Action item → Scan the data, and whenever a line contains "Links", copy it.

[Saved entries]
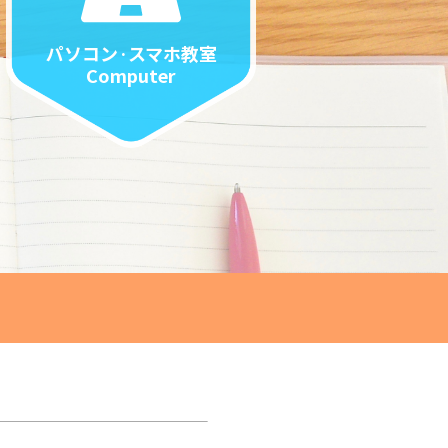
パソコン·スマホ教室
Computer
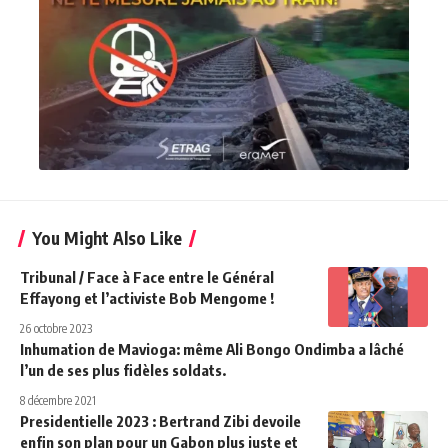
You Might Also Like
Tribunal / Face à Face entre le Général
Effayong et l’activiste Bob Mengome !
26 octobre 2023
Inhumation de Mavioga: même Ali Bongo Ondimba a lâché
l’un de ses plus fidèles soldats.
8 décembre 2021
Presidentielle 2023 : Bertrand Zibi devoile
enfin son plan pour un Gabon plus juste et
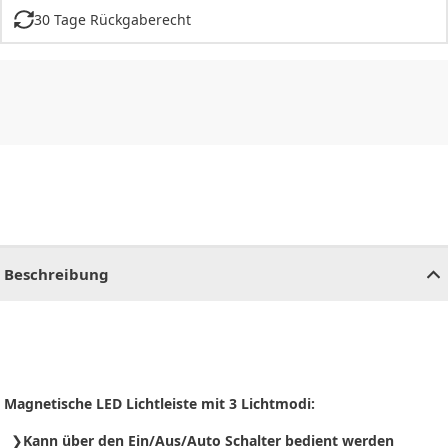
30 Tage Rückgaberecht
CHF
0.00
CHF
0.00
CHF
0.00
CHF
0.00
CHF
0.00
CH
Beschreibung
Magnetische LED Lichtleiste mit 3 Lichtmodi:
Kann über den Ein/Aus/Auto Schalter bedient werden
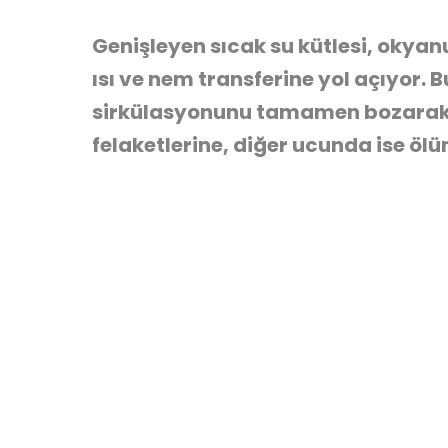
Genişleyen sıcak su kütlesi, oky
ısı ve nem transferine yol açıyor.
sirkülasyonunu tamamen bozarak d
felaketlerine, diğer ucunda ise ölü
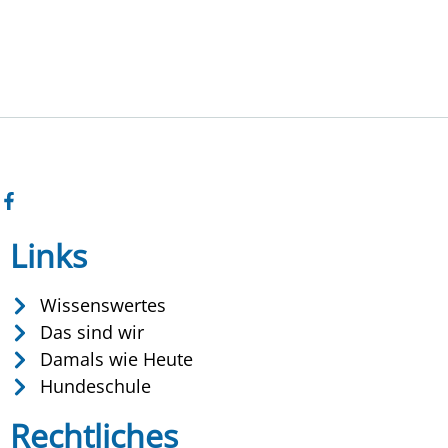
Links
Wissenswertes
Das sind wir
Damals wie Heute
Hundeschule
Rechtliches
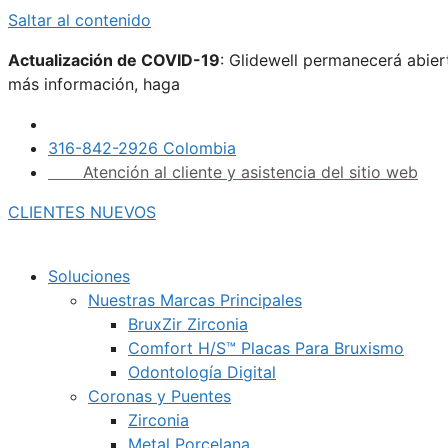
Saltar al contenido
Actualización de COVID-19
: Glidewell permanecerá abie
más información, haga
clic aquí.
316-842-2926 Colombia
Atención al cliente y asistencia del sitio web
CLIENTES NUEVOS
Soluciones
Nuestras Marcas Principales
BruxZir Zirconia
Comfort H/S™ Placas Para Bruxismo
Odontología Digital
Coronas y Puentes
Zirconia
Metal Porcelana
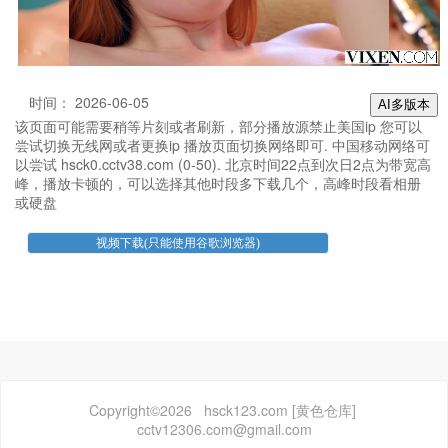
时间： 2026-06-05
AI多版本
该页面可能需要稍等片刻或者刷新，部分播放源禁止美国ip 您可以
尝试切换无线网或者更换ip 播放页面切换网络即可. 中国移动网络可
以尝试 hsck0.cctv38.com (0-50). 北京时间22点到次日2点为带宽高
峰，播放卡顿的，可以选择其他时段多下载几个，高峰时段看相册
或硬盘
Copyright©2026 hsck123.com [黄色仓库]
cctv12306.com@gmail.com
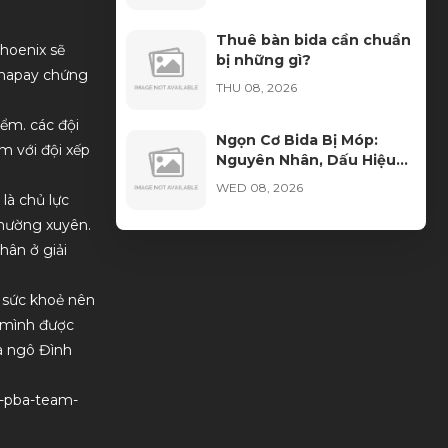
Thuê bàn bida cần chuẩn
phoenix sẽ
bị những gì?
hanapay chứng
THU 08, 2026
iểm. các đội
Ngọn Cơ Bida Bị Móp:
m với đội xếp
Nguyên Nhân, Dấu Hiệu
Và Cách Khắc Phục
WED 08, 2026
là chủ lực
thường xuyên.
Học Bida Libre Tại Sài
hân ở giải
Gòn Billiards – Môi Trường
Đào Tạo Chuyên Nghiệp
WED 08, 2026
Cho Mọi Trình Độ
o sức khoẻ nên
 mình được
Cách Nhận Biết Vải Bida
à ngô Đình
Chính Hãng Tránh Mua
Phải Hàng Kém Chất
TUE 08, 2026
Lượng
-3-pba-team-
Xu hướng thuê bàn bida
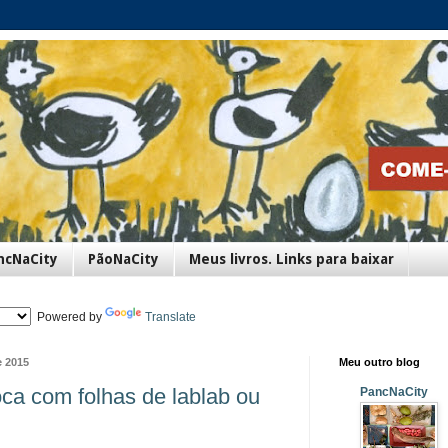
ncNaCity
PãoNaCity
Meus livros. Links para baixar
Powered by
Translate
e 2015
Meu outro blog
ca com folhas de lablab ou
PancNaCity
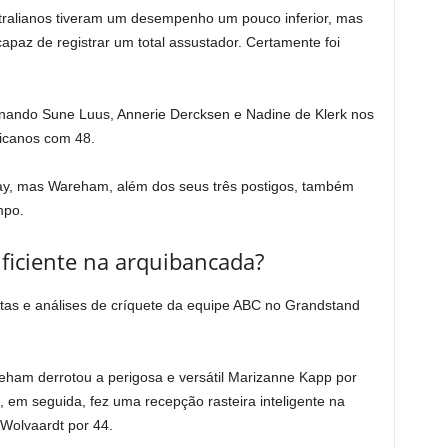
tralianos tiveram um desempenho um pouco inferior, mas
capaz de registrar um total assustador. Certamente foi
inando Sune Luus, Annerie Dercksen e Nadine de Klerk nos
ricanos com 48.
lay, mas Wareham, além dos seus três postigos, também
mpo.
ficiente na arquibancada?
istas e análises de críquete da equipe ABC no Grandstand
areham derrotou a perigosa e versátil Marizanne Kapp por
em seguida, fez uma recepção rasteira inteligente na
 Wolvaardt por 44.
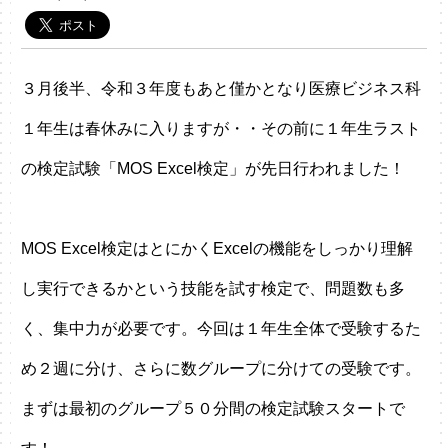
３月後半、令和３年度もあと僅かとなり医療ビジネス科
１年生は春休みに入りますが・・その前に１年生ラスト
の検定試験「MOS Excel検定」が先日行われました！
MOS Excel検定はとにかくExcelの機能をしっかり理解
し実行できるかという技能を試す検定で、問題数も多
く、集中力が必要です。今回は１年生全体で受験するた
め２週に分け、さらに数グループに分けての受験です。
まずは最初のグループ５０分間の検定試験スタートで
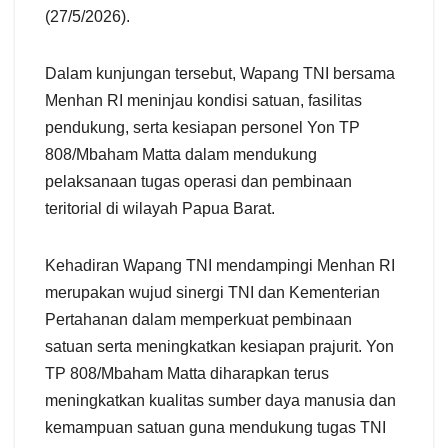
(27/5/2026).
Dalam kunjungan tersebut, Wapang TNI bersama
Menhan RI meninjau kondisi satuan, fasilitas
pendukung, serta kesiapan personel Yon TP
808/Mbaham Matta dalam mendukung
pelaksanaan tugas operasi dan pembinaan
teritorial di wilayah Papua Barat.
Kehadiran Wapang TNI mendampingi Menhan RI
merupakan wujud sinergi TNI dan Kementerian
Pertahanan dalam memperkuat pembinaan
satuan serta meningkatkan kesiapan prajurit. Yon
TP 808/Mbaham Matta diharapkan terus
meningkatkan kualitas sumber daya manusia dan
kemampuan satuan guna mendukung tugas TNI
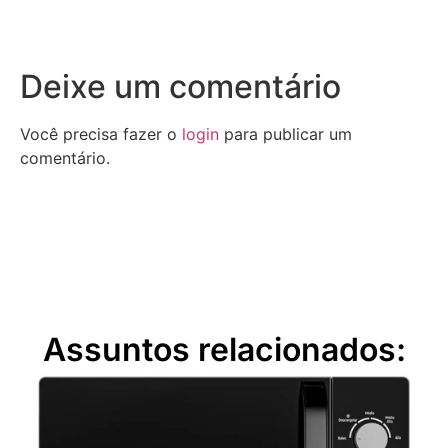
Deixe um comentário
Você precisa fazer o
login
para publicar um
comentário.
Assuntos relacionados:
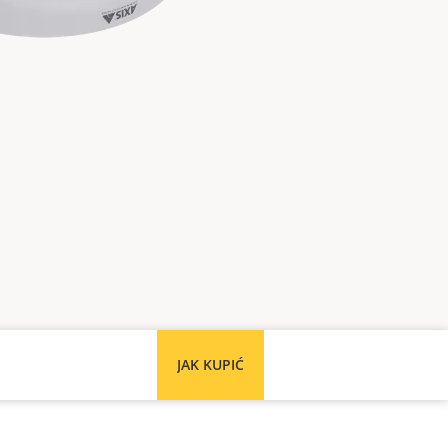
JAK KUPIĆ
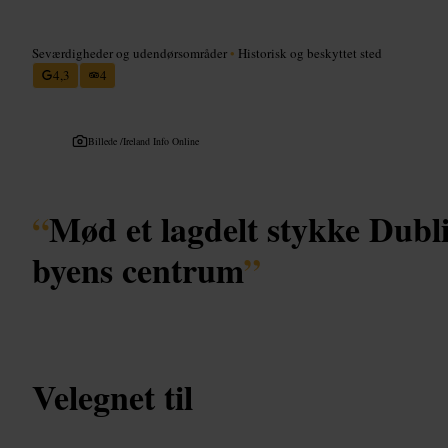
Seværdigheder og udendørsområder
•
Historisk og beskyttet sted
4,3
4
Billede /
Ireland Info Online
“
Mød et lagdelt stykke Dubli
byens centrum
”
Velegnet til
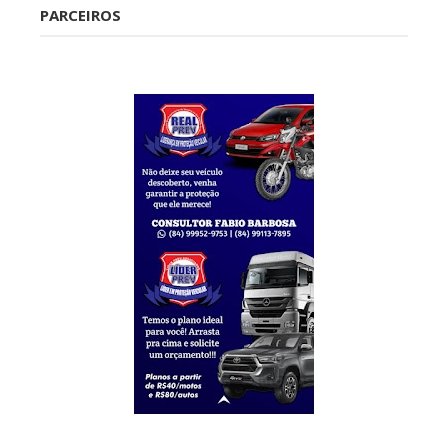
PARCEIROS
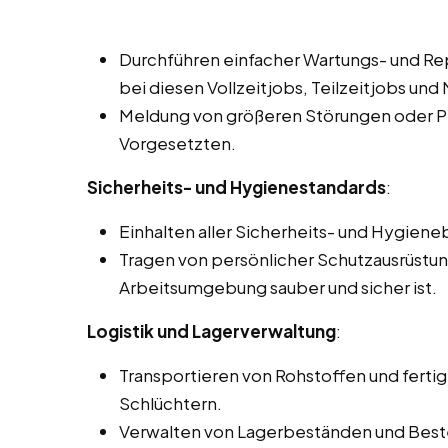
Durchführen einfacher Wartungs- und Re
bei diesen Vollzeitjobs, Teilzeitjobs und 
Meldung von größeren Störungen oder P
Vorgesetzten.
Sicherheits- und Hygienestandards
:
Einhalten aller Sicherheits- und Hygie
Tragen von persönlicher Schutzausrüstung
Arbeitsumgebung sauber und sicher ist.
Logistik und Lagerverwaltung
:
Transportieren von Rohstoffen und fertig
Schlüchtern.
Verwalten von Lagerbeständen und Beste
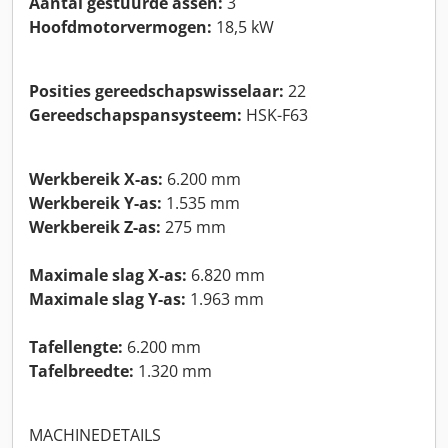
Aantal gestuurde assen:
3
Hoofdmotorvermogen:
18,5 kW
Posities gereedschapswisselaar:
22
Gereedschapspansysteem:
HSK-F63
Werkbereik X-as:
6.200 mm
Werkbereik Y-as:
1.535 mm
Werkbereik Z-as:
275 mm
Maximale slag X-as:
6.820 mm
Maximale slag Y-as:
1.963 mm
Tafellengte:
6.200 mm
Tafelbreedte:
1.320 mm
MACHINEDETAILS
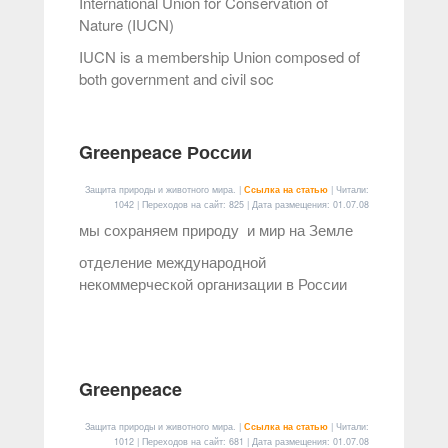
International Union for Conservation of
Nature (IUCN)
IUCN is a membership Union composed of
both government and civil soc
Greenpeace России
Защита природы и животного мира. |
Ссылка на статью
| Читали:
1042 | Переходов на сайт: 825 | Дата размещения:
01.07.08
мы сохраняем природу и мир на Земле
отделение международной
некоммерческой организации в России
Greenpeace
Защита природы и животного мира. |
Ссылка на статью
| Читали:
1012 | Переходов на сайт: 681 | Дата размещения:
01.07.08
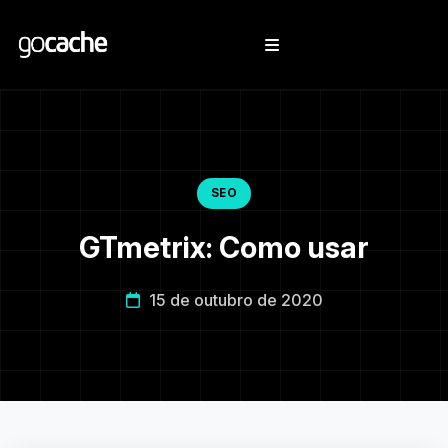
SEO
GTmetrix: Como usar
15 de outubro de 2020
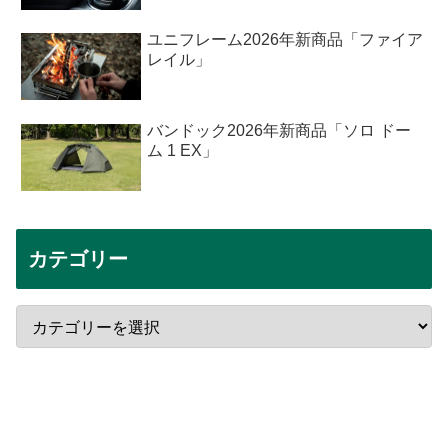
ユニフレーム2026年新商品「ファイア
レイル」
バンドック2026年新商品「ソロ ドー
ム 1 EX」
カテゴリー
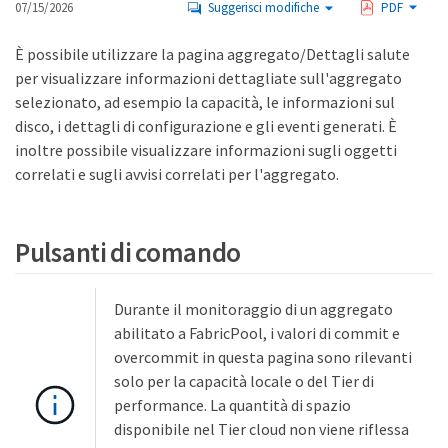
07/15/2026
Suggerisci modifiche
PDF
È possibile utilizzare la pagina aggregato/Dettagli salute
per visualizzare informazioni dettagliate sull'aggregato
selezionato, ad esempio la capacità, le informazioni sul
disco, i dettagli di configurazione e gli eventi generati. È
inoltre possibile visualizzare informazioni sugli oggetti
correlati e sugli avvisi correlati per l'aggregato.
Pulsanti di comando
Durante il monitoraggio di un aggregato
abilitato a FabricPool, i valori di commit e
overcommit in questa pagina sono rilevanti
solo per la capacità locale o del Tier di
performance. La quantità di spazio
disponibile nel Tier cloud non viene riflessa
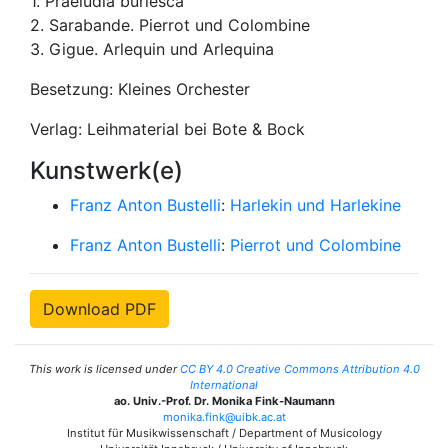
1. Praeludia burlesca
2. Sarabande. Pierrot und Colombine
3. Gigue. Arlequin und Arlequina
Besetzung: Kleines Orchester
Verlag: Leihmaterial bei Bote & Bock
Kunstwerk(e)
Franz Anton Bustelli
:
Harlekin und Harlekine
Franz Anton Bustelli
:
Pierrot und Colombine
Download PDF
This work is licensed under
CC BY 4.0 Creative Commons Attribution 4.0
International
ao. Univ.-Prof. Dr. Monika Fink-Naumann
monika.fink@uibk.ac.at
Institut für Musikwissenschaft / Department of Musicology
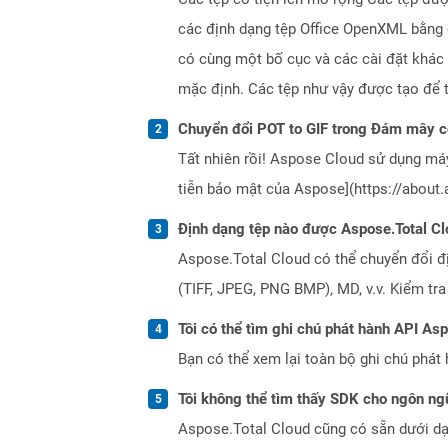
các định dạng tệp Office OpenXML bằng c
có cùng một bố cục và các cài đặt khác
mặc định. Các tệp như vậy được tạo để 
Chuyển đổi POT to GIF trong Đám mây c
Tất nhiên rồi! Aspose Cloud sử dụng m
tiễn bảo mật của Aspose](https://about.
Định dạng tệp nào được Aspose.Total Cl
Aspose.Total Cloud có thể chuyển đổi đ
(TIFF, JPEG, PNG BMP), MD, v.v. Kiểm tr
Tôi có thể tìm ghi chú phát hành API As
Bạn có thể xem lại toàn bộ ghi chú phát 
Tôi không thể tìm thấy SDK cho ngôn ngữ
Aspose.Total Cloud cũng có sẵn dưới dạ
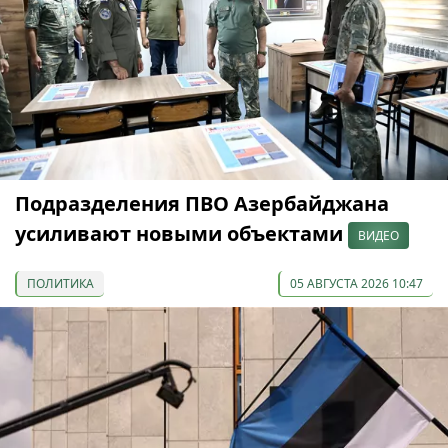
Подразделения ПВО Азербайджана
усиливают новыми объектами
ВИДЕО
ПОЛИТИКА
05 АВГУСТА 2026 10:47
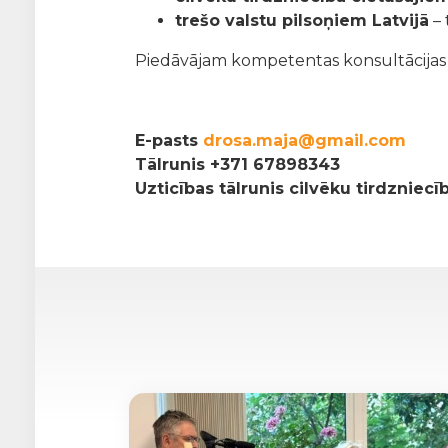
trešo valstu pilsoņiem Latvijā
– 
Piedāvājam kompetentas konsultācijas pa
E-pasts
drosa.maja@gmail.com
Tālrunis
+371 67898343
Uzticības tālrunis cilvēku tirdzniec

Task result →
Links
Meus livros. Links para baixar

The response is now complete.